Stored data entries:
[Start of Attachment]

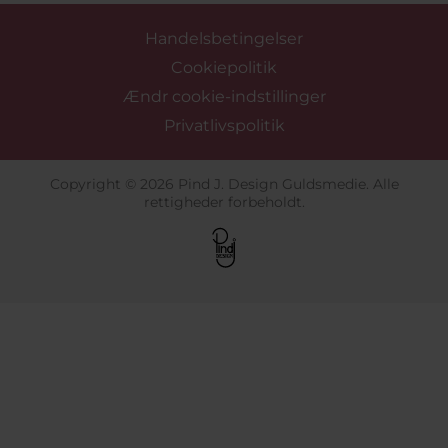
Handelsbetingelser
Cookiepolitik
Ændr cookie-indstillinger
Privatlivspolitik
Copyright © 2026 Pind J. Design Guldsmedie. Alle
rettigheder forbeholdt.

[End of Attachment]

_What this task involves_.
The required output is the line containing "Copyright © 2026" through the last line of the records above, each copied exactly and nothing more.

_Answer area_.
Copyright © 2026 Pind J. Design Guldsmedie. Alle
rettigheder forbeholdt.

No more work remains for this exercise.